The figures in your drawings overlap as a plurality of identities. Your face is present in most of your portraits. Is identity an important subject for you?

It’s not really my identity… I lend my body to myself, that’s the way I’ve always looked at it. But sometimes people aren’t prepared to put themselves into as painful a position as my body is prepared to be in. I’ve been conscious - since I was very young - that one day I’m going to be under the ground, I’m going to be dust, I’m going to be nothing. So what’s the risk? There’s no real risk. What could it be? Judgment? That I have a different body? That I don’t have an ugly body? I don’t care about that. I care about trying to use my capacity as a human. How far can I go as a human to make something that’s interesting? It’s not really about whether it’s my identity or not. It’s about a human identity. If you look at the Velázquez dwarf paintings, there’s an identity that goes across all of humanity. Or a great Rembrandt portrait – it covers everybody. I’m not an old woman in a Rembrandt painting; I don’t know what it’s like to be a seventy year old woman, but I feel the humanity when I look at that painting, so that’s the way I’ve looked at it.

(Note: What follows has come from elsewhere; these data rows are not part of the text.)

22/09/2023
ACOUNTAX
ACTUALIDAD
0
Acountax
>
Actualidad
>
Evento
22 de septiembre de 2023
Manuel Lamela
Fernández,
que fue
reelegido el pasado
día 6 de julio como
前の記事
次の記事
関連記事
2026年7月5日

If my body can offer me the ability to get to something interesting, then I use my own body. If I can’t, then I work with somebody else. So it’s not about this endless self portrait, it’s just that I’m available and it’s the ability to use my body to say something or to get to the emotion that I’m trying to get at in the work.

 

 

  SAVILLE 2013 Compass  photo Steven Russell  

Jenny Saville. Compass, 2013. Charcoal and pastel on paper on board. Photo: Steven Russell.

 

Where does your interest or fascination for imperfect, violated, wounded or operated on bodies come from?

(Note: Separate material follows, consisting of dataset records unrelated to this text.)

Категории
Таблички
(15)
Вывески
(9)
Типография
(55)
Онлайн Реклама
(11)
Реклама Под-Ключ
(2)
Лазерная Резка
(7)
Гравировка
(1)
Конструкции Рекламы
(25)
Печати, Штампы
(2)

I don’t really know. It’s something I’ve had since I was a child. If someone fell over, I wanted to see what had happened. It’s curiosity; I just have a curiosity for that. It’s also an aesthetic interest. I mean, I’m not so interested in a kind of surface beauty, I think there’s a certain humility to getting underneath the surface of something or being prepared to show the reality of something. There’s a humility involved in it that I find in the work that I like. If you look at ancient Greek theatre or Greek tragedy, and you’re harrowed by the emotions on stage and the extreme violence, somehow that gives you a humility in who you are as a human being in the face of gods, or in the face of the universe. You’re so small and nothing. I think that’s the drive, because that’s the kind of art I like across the board – whether it’s in film or music – it’s the art that touches that part of us.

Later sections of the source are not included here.